Thanks for the post and the memories. My first boat was a Udisco with a wooden frame I made from some 2x8 boards and rowed by some old dinghy oars I found on the side of a buddys house. And the Mae Wests! gotta love it. Dry bags you say? How about a canvas duffel bag with your shit stuffed in a garbage bag. I need to show this video to my neighbor, Dave Evans, who was one of the original Rocky Mtn owners. He may have even been on that trip.


----------



## Schutzie (Feb 5, 2013)

CBow said:


> Thanks for the post and the memories.
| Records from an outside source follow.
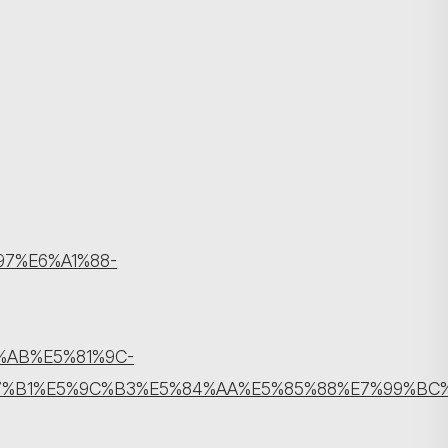
搜寻
%97%E6%A1%88-
%AB%E5%81%9C-
%B1%E5%9C%B3%E5%84%AA%E5%85%88%E7%99%BC%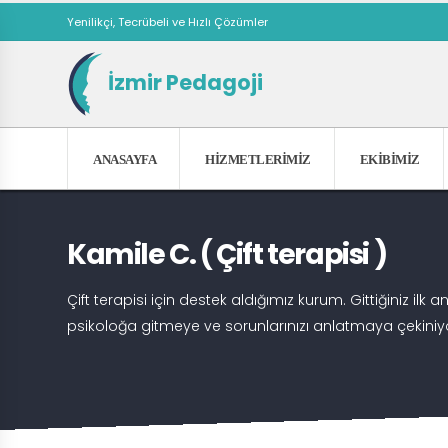
Yenilikçi, Tecrübeli ve Hızlı Çözümler
İzmir Pedagoji
ANASAYFA
HIZMETLERIMIZ
EKIBIMIZ
Kamile C. ( Çift terapisi )
Çift terapisi için destek aldığımız kurum. Gittiğiniz ilk 
psikoloğa gitmeye ve sorunlarınızı anlatmaya çekiniyorsa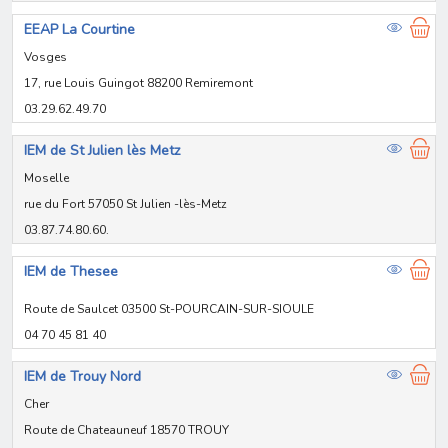
EEAP La Courtine
Vosges
17, rue Louis Guingot 88200 Remiremont
03.29.62.49.70
IEM de St Julien lès Metz
Moselle
rue du Fort 57050 St Julien -lès-Metz
03.87.74.80.60.
IEM de Thesee
Route de Saulcet 03500 St-POURCAIN-SUR-SIOULE
04 70 45 81 40
IEM de Trouy Nord
Cher
Route de Chateauneuf 18570 TROUY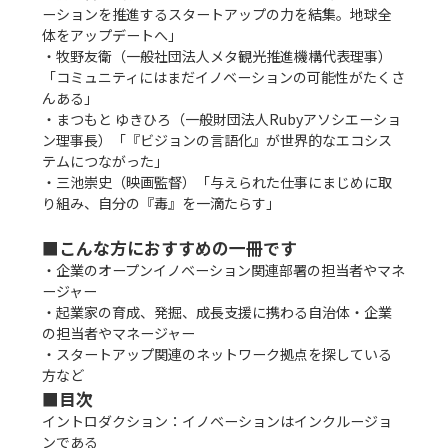
ーションを推進するスタートアップの力を結集。地球全
体をアップデートへ」

・牧野友衛（一般社団法人メタ観光推進機構代表理事）
「コミュニティにはまだイノベーションの可能性がたくさ
んある」

・まつもと ゆきひろ（一般財団法人Rubyアソシエーショ
ン理事長）「『ビジョンの言語化』が世界的なエコシス
テムにつながった」

・三池崇史（映画監督）「与えられた仕事にまじめに取
り組み、自分の『毒』を一滴たらす」

■こんな方におすすめの一冊です
・企業のオープンイノベーション関連部署の担当者やマネ
ージャー

・起業家の育成、発掘、成長支援に携わる自治体・企業
の担当者やマネージャー

・スタートアップ関連のネットワーク拠点を探している
■目次
イントロダクション：イノベーションはインクルージョ
ンである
My first boat was a Udisco with a wooden frame I made from some 2x8 boards and rowed by some old dinghy oars I found on the side of a buddys house. And the Mae Wests! gotta love it. Dry bags you say? How about a canvas duffel bag with your shit stuffed in a garbage bag. I need to show this video to my neighbor, Dave Evans, who was one of the original Rocky Mtn owners. He may have even been on that trip.


I don't think Dave was on that trip, but say hi to him for me and remind him; we have a RMRE reunion in Kremmling Sept. 13-15; he can contact me for details.


----------



## CBow (Aug 26, 2007)

Thanks schutzie, will do. I think he mentioned something about a reunion.


----------